City’s New Poet Laureate Aims to ‘See Full Gamut of Houston’

City’s New Poet Laureate Aims to ‘See Full Gamut of Houston’

Photo by Lynn Lane Photography via Instagram

"I'M SO HOUSTON I'm not from here," laughs performance poet, writer and educator Outspoken Bean, who was just named by Mayor Turner as Houston's new Poet Laureate, between sips of his particularly foamy chai tea latte on the patio of eclectic Third Ward coffee shop Doshi House. "And that's the most Houstonian thing."


Although he's not from here, as he says, he seems to know almost everyone who makes an appearance on the patio of the shop. That could, however, just be a mirage created by his confident friendliness, undoubtedly developed through years of learning how to connect authentically with audiences onstage through the outspoken verses of his spoken word poems.

Raised as a self-described military brat in San Antonio, Outspoken Bean, who has family roots in New Orleans, first fell into the performance lifestyle while in high school when he would do lunchroom table rap battles with his friends. "I was good," he remembers. "Like, really, really good."

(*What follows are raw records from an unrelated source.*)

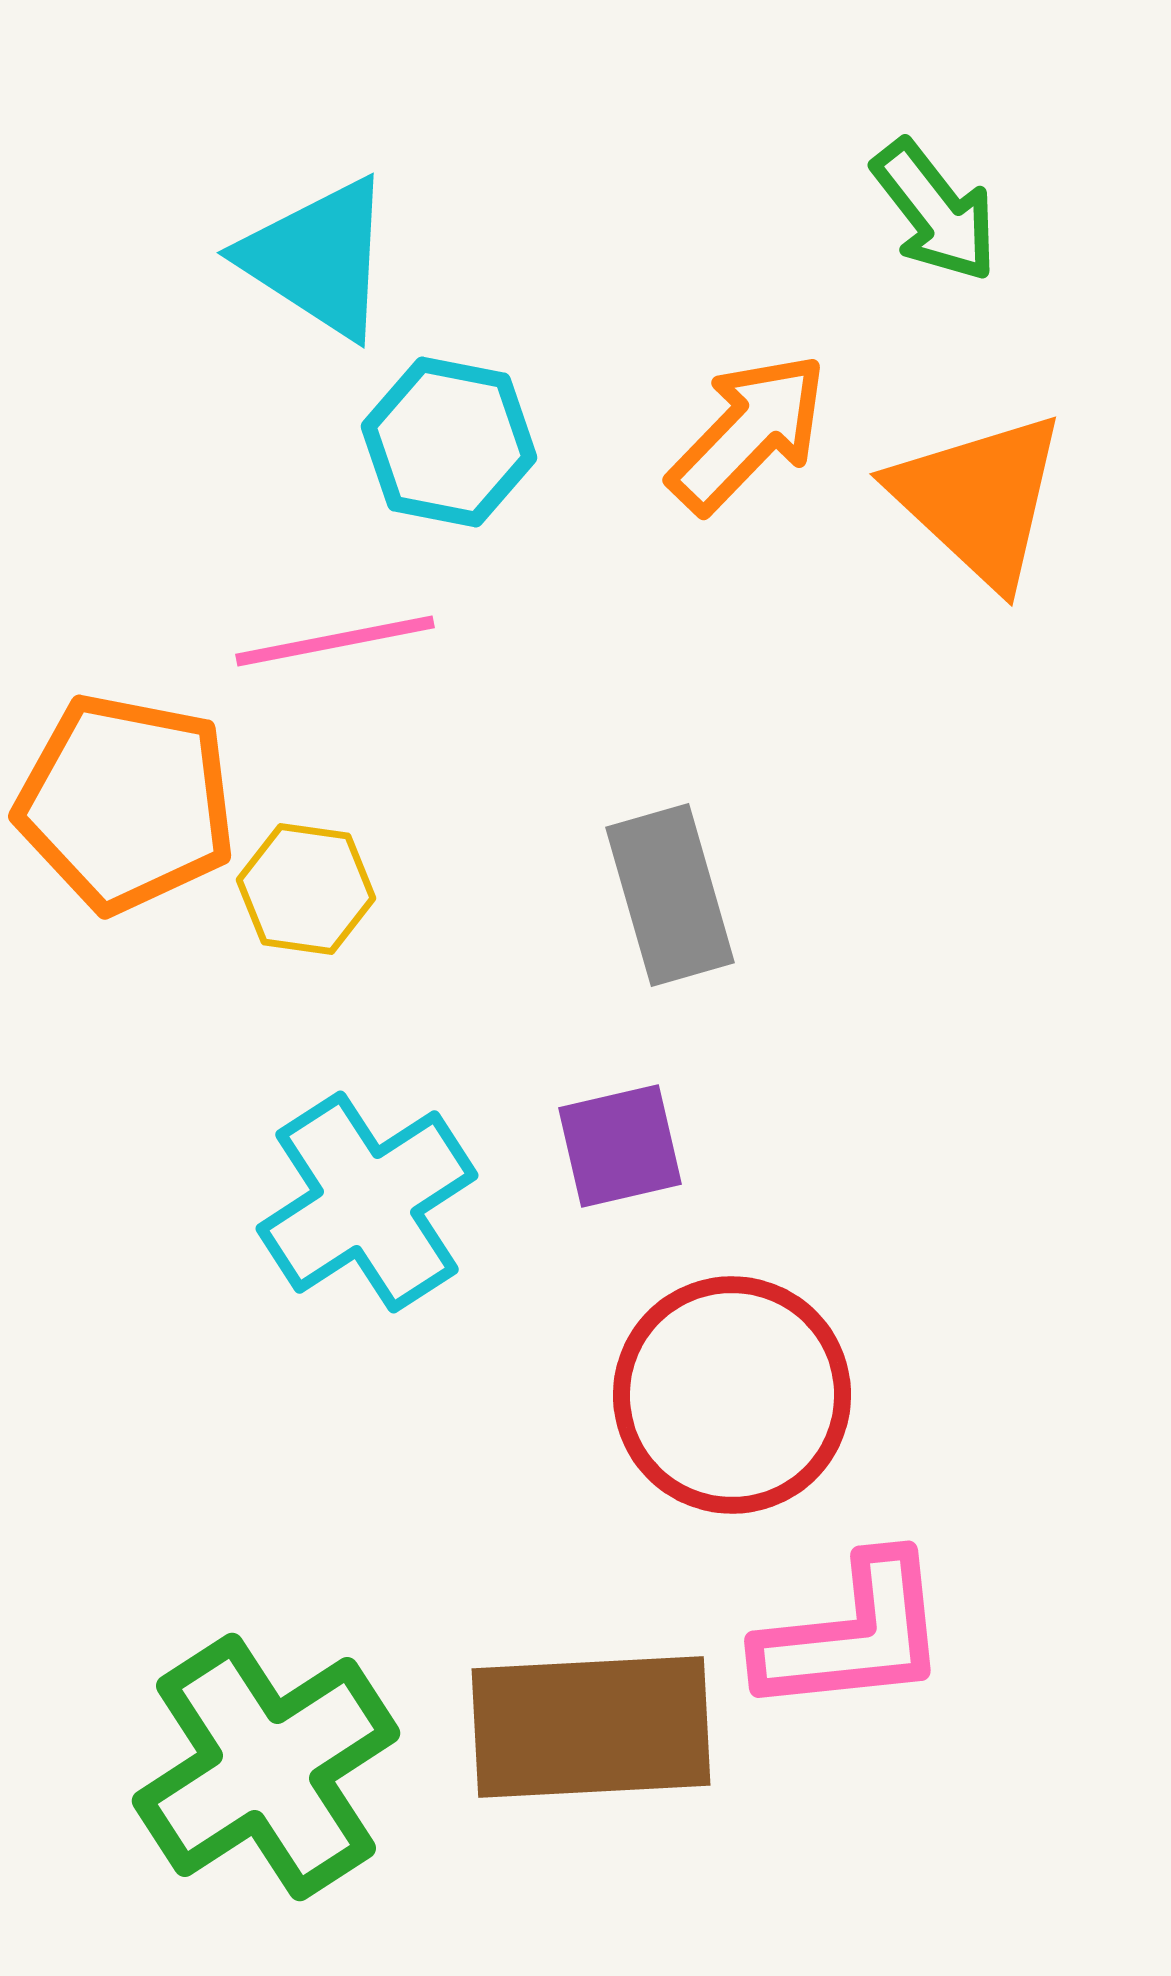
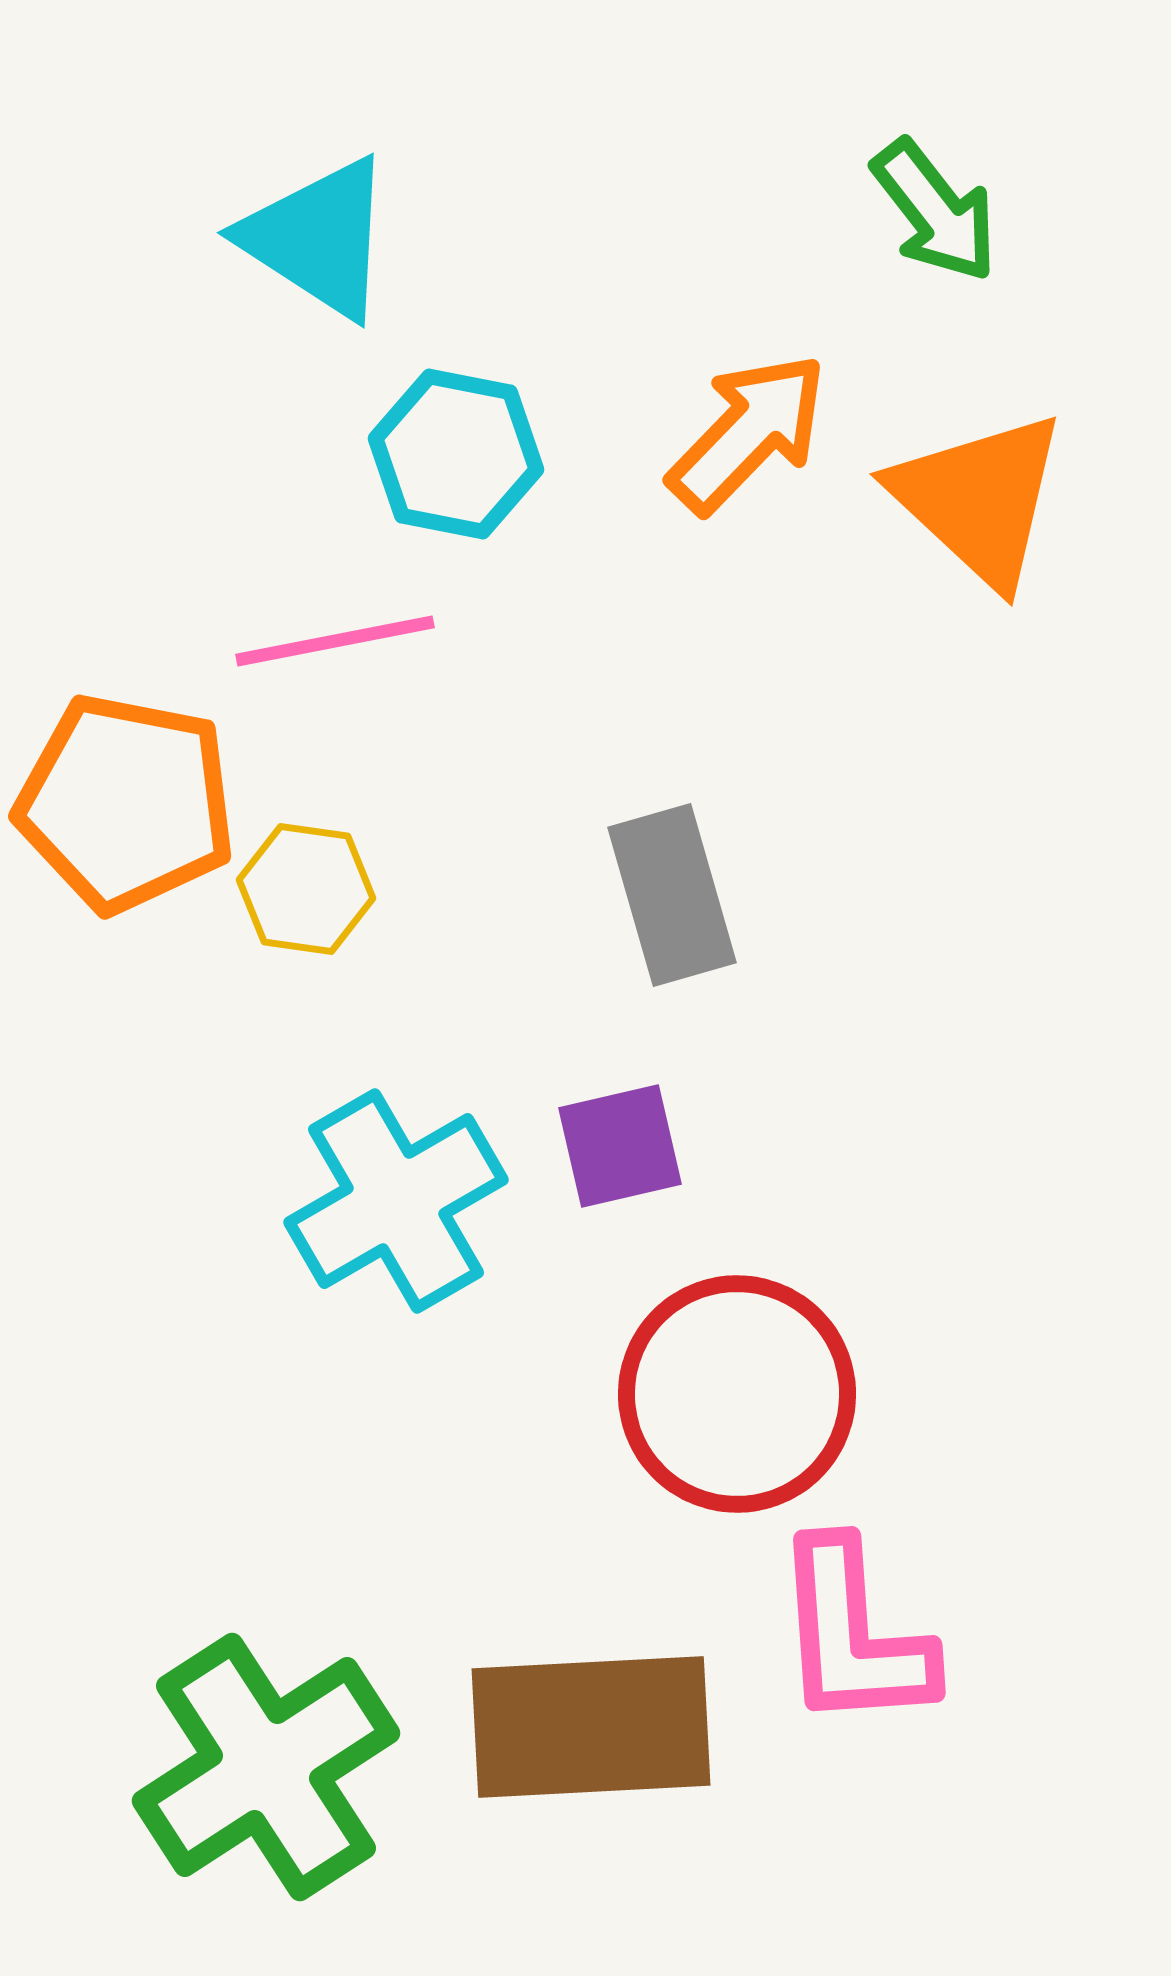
cyan triangle: moved 20 px up
cyan hexagon: moved 7 px right, 12 px down
gray rectangle: moved 2 px right
cyan cross: moved 29 px right, 1 px up; rotated 3 degrees clockwise
red circle: moved 5 px right, 1 px up
pink L-shape: rotated 92 degrees clockwise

It wasn't until he entered into college at Prairie View A&M, where he majored in drama, that Outspoken Bean was introduced to poetry slams and found his true calling in the performance of poetry. Although he didn't fully understand how poetry slams worked during his first time participating in one of them — he left after the first round, thinking he was done — the organizer of the slam, a man named Shaggy, gave him the instruction he needed for him to win his second slam.

Shaggy, seeing Outspoken Bean's potential, gave him a list of people involved in poetry slams in Houston, and things really kicked off for Outspoken Bean from there. "I started calling those people," he says, noting that he also eventually founded and coached a poetry slam group at Prairie View A&M during his senior year at the university. "And that's how I got started in Houston, and now here I am."

Since setting up roots in Houston back in 2009, Outspoken Bean has been a force to be reckoned with in the local poetry scape. He was the first poet to perform in a main-stage production with Houston Ballet. He is the creator of his own poetry festival, and he's performed in more than 35 states and at 200 universities. He was also commissioned by Pabst Blue Ribbon and Vice to write and perform a national campaign on diversity.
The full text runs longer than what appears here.